Discípulo. — Lo que usted me acaba de decir sobre la obediencia al confesor en cuanto a comulgar es tan sencillo que hasta los niños lo comprenden.

Maestro. — Cierto; es cosa sencillísima y que la comprenden hasta los niños; pero hay quien no la quiere comprender, porque razona con su cabeza y no con la del confesor, y, cerrado en su juicio, se forma una conciencia falsa, se engaña a sí mismo, acaricia sus remordimientos y se atreve a comulgar por capricho, por respeto humano, por egoísmo y por otras razones.

Discípulo.¿También tiene que ver en esto el respeto humano, el capricho, el egoísmo y cosas por el estilo?

Maestro. — Fíjate cómo se meten. Hay quien discurre así: Si yo no voy a comulgar, ¿qué dirá la gente? Y por este que dirá van a comulgar, aunque no estén preparados o teman con razón no estarlo.

Otros dicen: Si comulgo, me tendrán por bueno y honrado, se fiarán de mí, me alabarán, y así saldré ganando, pues de lo contrario perderé. Y así frecuentan la Comunión, aunque sepan que no están dispuestos.

Otros (y éstos son los peores, aunque no tan numerosos), dicen para sus adentros: — El Confesor me ha prohibido comulgar, no me deja ir... pero yo voy lo mismo. Y van, de verdad para contrariar al confesor.

Discípulo. — ¡Desgraciados!

Maestro. — Sí, bien desgraciados y quisquillosos, por no llamarles... pobres locos.

Discípulo. — Óigame, Padre. En cierta ocasión oí a un compañero que decía: “¿Para qué confesarse? ¿Acaso la Comunión no es mejor y de más poder que el pecado? pues entonces, comulgando, tarde o temprano, me apartaré del pecado. ¿Pensaba éste bien?

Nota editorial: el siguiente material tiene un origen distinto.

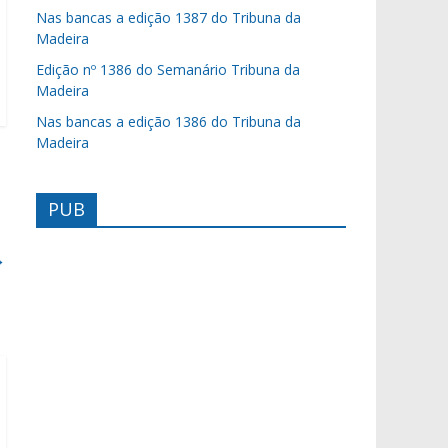
Nas bancas a edição 1387 do Tribuna da
Madeira
Edição nº 1386 do Semanário Tribuna da
Madeira
Nas bancas a edição 1386 do Tribuna da
Madeira
PUB
→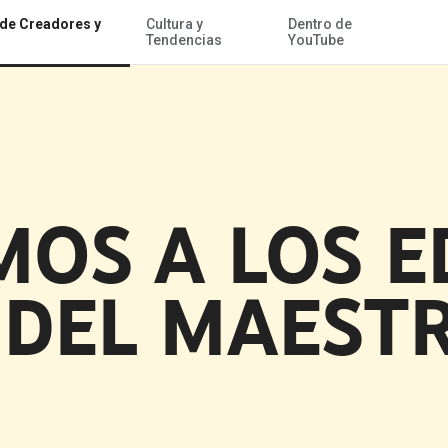
 de Creadores y
Cultura y
Dentro de
Acceder al contenido
Tendencias
YouTube
MOS A LOS 
 DEL MAEST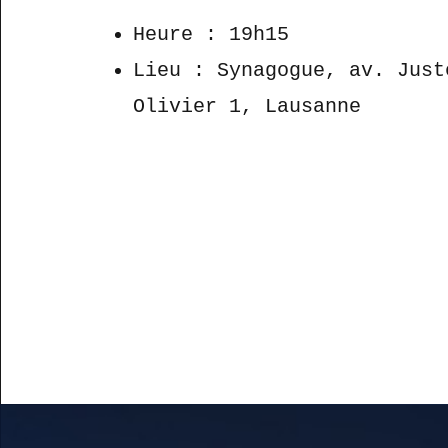
Heure : 19h15
Lieu : Synagogue, av. Just
Olivier 1, Lausanne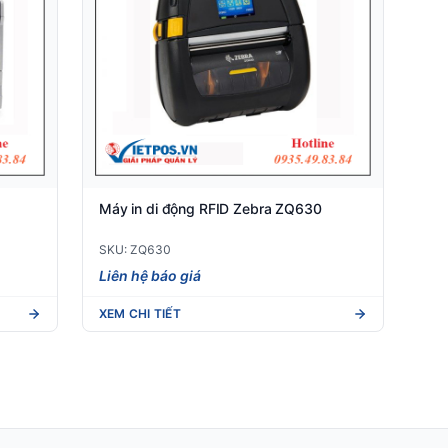
Máy in di động RFID Zebra ZQ630
SKU: ZQ630
Liên hệ báo giá
XEM CHI TIẾT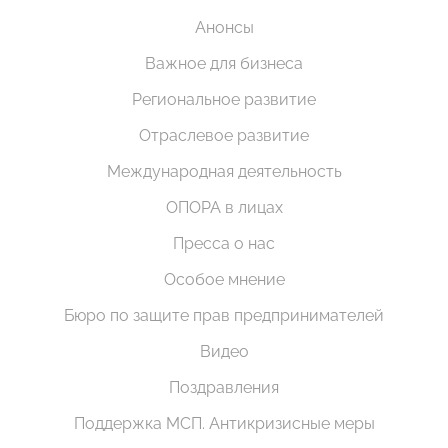
Анонсы
Важное для бизнеса
Региональное развитие
Отраслевое развитие
Международная деятельность
ОПОРА в лицах
Пресса о нас
Особое мнение
Бюро по защите прав предпринимателей
Видео
Поздравления
Поддержка МСП. Антикризисные меры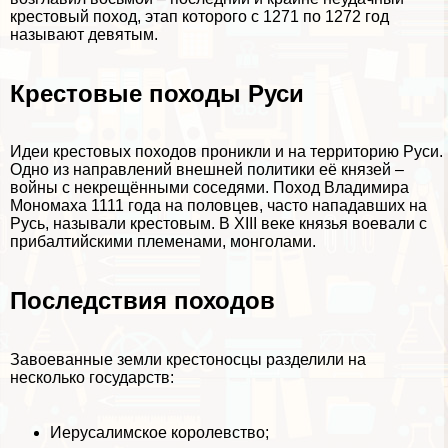
крестовый поход, этап которого с 1271 по 1272 год
называют девятым.
Крестовые походы Руси
Идеи крестовых походов проникли и на территорию Руси.
Одно из направлений внешней политики её князей –
войны с некрещёнными соседями. Поход Владимира
Мономаха 1111 года на половцев, часто нападавших на
Русь, называли крестовым. В XIII веке князья воевали с
прибалтийскими племенами, монголами.
Последствия походов
Завоеванные земли крестоносцы разделили на
несколько государств:
Иерусалимское королевство;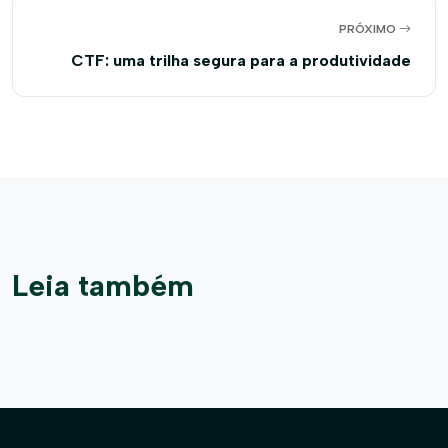
PRÓXIMO
CTF: uma trilha segura para a produtividade
Leia também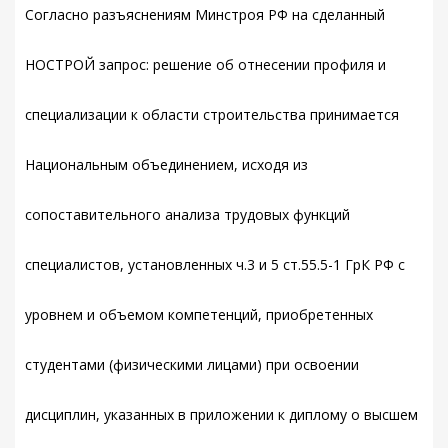
Согласно разъяснениям Минстроя РФ на сделанный
НОСТРОЙ запрос: решение об отнесении профиля и
специализации к области строительства принимается
Национальным объединением, исходя из
сопоставительного анализа трудовых функций
специалистов, установленных ч.3 и 5 ст.55.5-1 ГрК РФ с
уровнем и объемом компетенций, приобретенных
студентами (физическими лицами) при освоении
дисциплин, указанных в приложении к диплому о высшем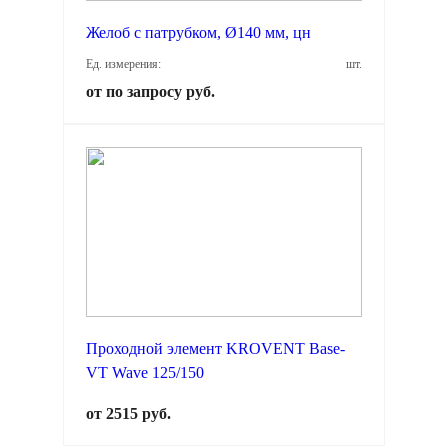
Желоб с патрубком, Ø140 мм, цн
Ед. измерения:
шт.
от по запросу руб.
Проходной элемент KROVENT Base-
VT Wave 125/150
от 2515 руб.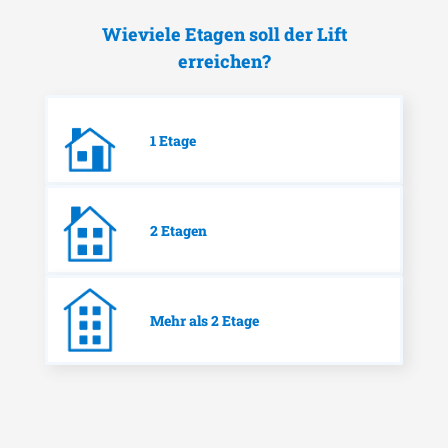
Wieviele Etagen soll der Lift
erreichen?
1 Etage
2 Etagen
Mehr als 2 Etage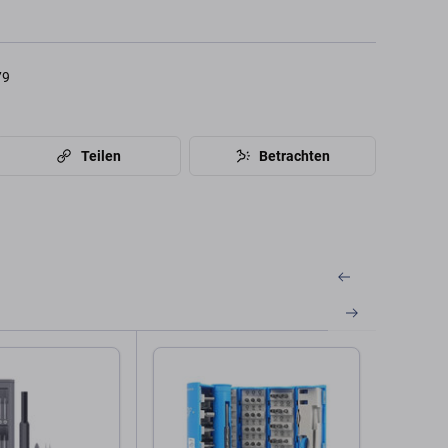
79
Teilen
Betrachten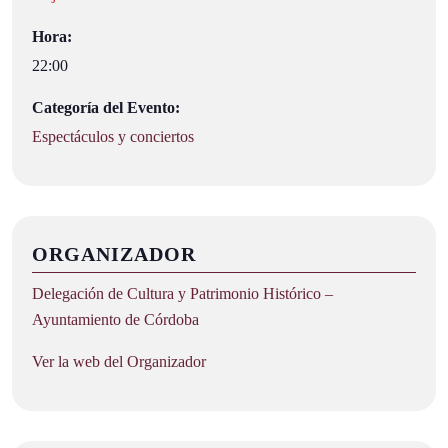
Hora:
22:00
Categoría del Evento:
Espectáculos y conciertos
ORGANIZADOR
Delegación de Cultura y Patrimonio Histórico –
Ayuntamiento de Córdoba
Ver la web del Organizador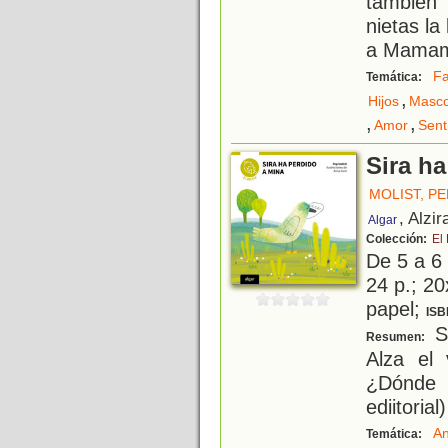
también
nietas l
a Mamam
Fa
Temática:
,
Hijos
Masco
,
,
Amor
Sent
Sira h
MOLIST, PE
, Alzir
Algar
Colección:
El 
De 5 a 6
24 p.; 20
papel;
ISB
Si
Resumen:
Alza el 
¿Dónde
ediitorial)
An
Temática: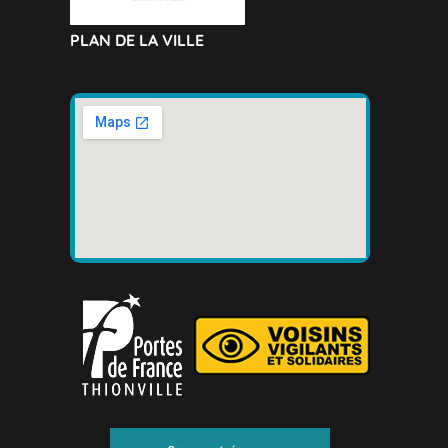
PLAN DE LA VILLE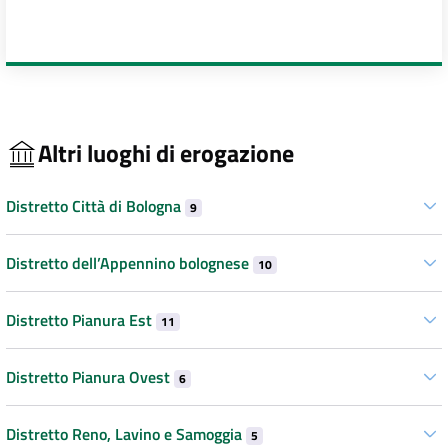
Altri luoghi di erogazione
Distretto Città di Bologna
9
Distretto dell’Appennino bolognese
10
Distretto Pianura Est
11
Distretto Pianura Ovest
6
Distretto Reno, Lavino e Samoggia
5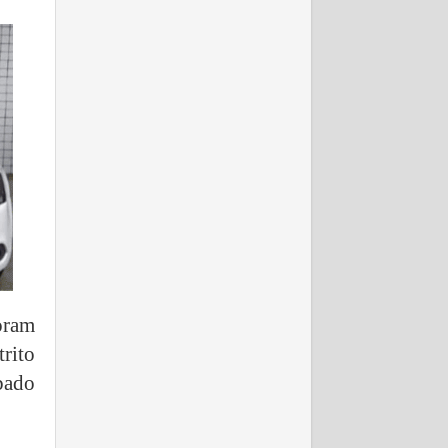
oram
rito
bado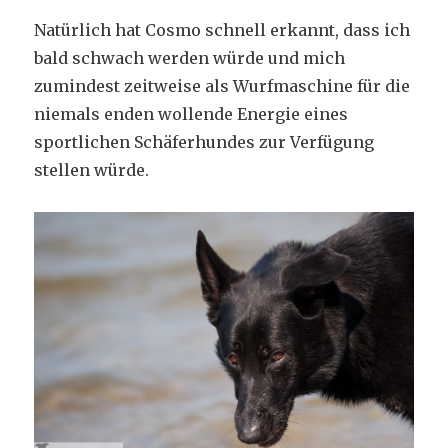
Natürlich hat Cosmo schnell erkannt, dass ich
bald schwach werden würde und mich
zumindest zeitweise als Wurfmaschine für die
niemals enden wollende Energie eines
sportlichen Schäferhundes zur Verfügung
stellen würde.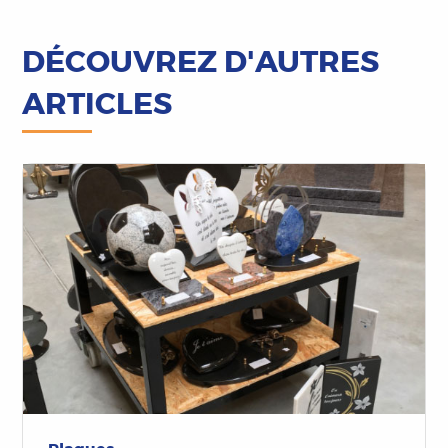
DÉCOUVREZ D'AUTRES
ARTICLES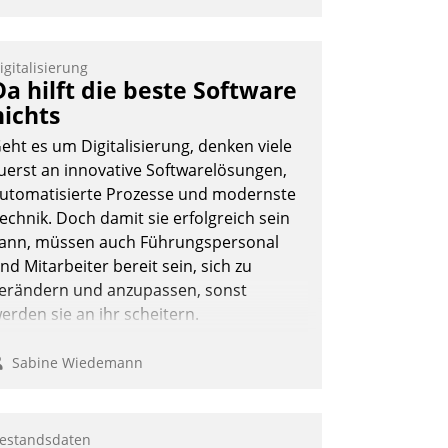
igitalisierung
Da hilft die beste Software
nichts
eht es um Digitalisierung, denken viele
uerst an innovative Softwarelösungen,
utomatisierte Prozesse und modernste
echnik. Doch damit sie erfolgreich sein
ann, müssen auch Führungspersonal
nd Mitarbeiter bereit sein, sich zu
erändern und anzupassen, sonst
erden sie an ihr scheitern.
Sabine Wiedemann
estandsdaten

Maestro. Pensaba como un ignorante o como un maligno.

Discípulo. — Como maligno, no, porque era un simple.

Maestro.Si no pensaba voluntariamente mal, lo hacía con ignorancia, porque es verdad que la Comunión es Jesucristo y Jesucristo sabemos que siempre vence; pero entendámonos: Jesucristo vence siempre mientras nosotros pongamos o hagamos lo que está de nuestra parte, que es arrepentimos de nuestros pecados, huir y evitar las ocasiones, confesarnos bien, comulgar con fe y amor.
En estos casos, Jesucristo siempre vence, o sea, que la Comunión bien hecha nos aparta, nos libra, nos restablece de las malas costumbres y de los más grandes pecados; mas no al contrario.

Si la Comunión se ha hecho mal, servirá de veneno y tósigo, no de medicina; cada Comunión hará caer de abismo en abismo y de ruina en ruina; será un continuo enmarañamiento de la conciencia, madeja de confusión por los repetidos sacrilegios. Los que proceden así se asemejan a las zorras cazadas a lazo.

Discípulo. — Diga, Padre, ¿por qué?

Maestro.El lazo que se le echa a las zorras es un nudo al revés. Ellas, que son zorras y, por tanto, muy astutas, cuando se ven cogidas, para librarse giran rápidamente hacia atrás y hacen otro nudo; giran otra vez, y vuelven a hacer otro nudo; giran otra vez y vuelven a hacer el nudo, y así siguen. Creídas que van a librarse, se atan cada vez más, hasta que no puede dar un paso ni siquiera moverse, y quedan cogidas.

Discípulo. — ¡Pobres!

Maestro.Más pobres son los que se acostumbran a comulgar mal, confiados en que se librarán de los defectos, de los pecados y de los remordimientos. Son tontos que se engañan a sí mismos.

Cuentan los geólogos que en una isla del Pacífico hay una arena amarillenta dorada que, pulverizada con el oro, se presta fácilmente a engaño. Los inexpertos recogen aquella arena creyendo encontrar fortuna, pero, cuanto más avanzan, más se hunden, y, metiéndose hasta las rodillas, hasta la cintura, al no poder retroceder, quedan presos, víctimas miserables de su avaricia. Así sucede a los que se exponen voluntariamente a comulgar sin estar preparados: sin advertirlo, de tal manera llegan a sumergirse en el mal que ya no encuentran la salida, y son víctimas de su temeridad.

Discípulo. — ¡Cuánto mejor sería no acostumbrarse a comulgar mal!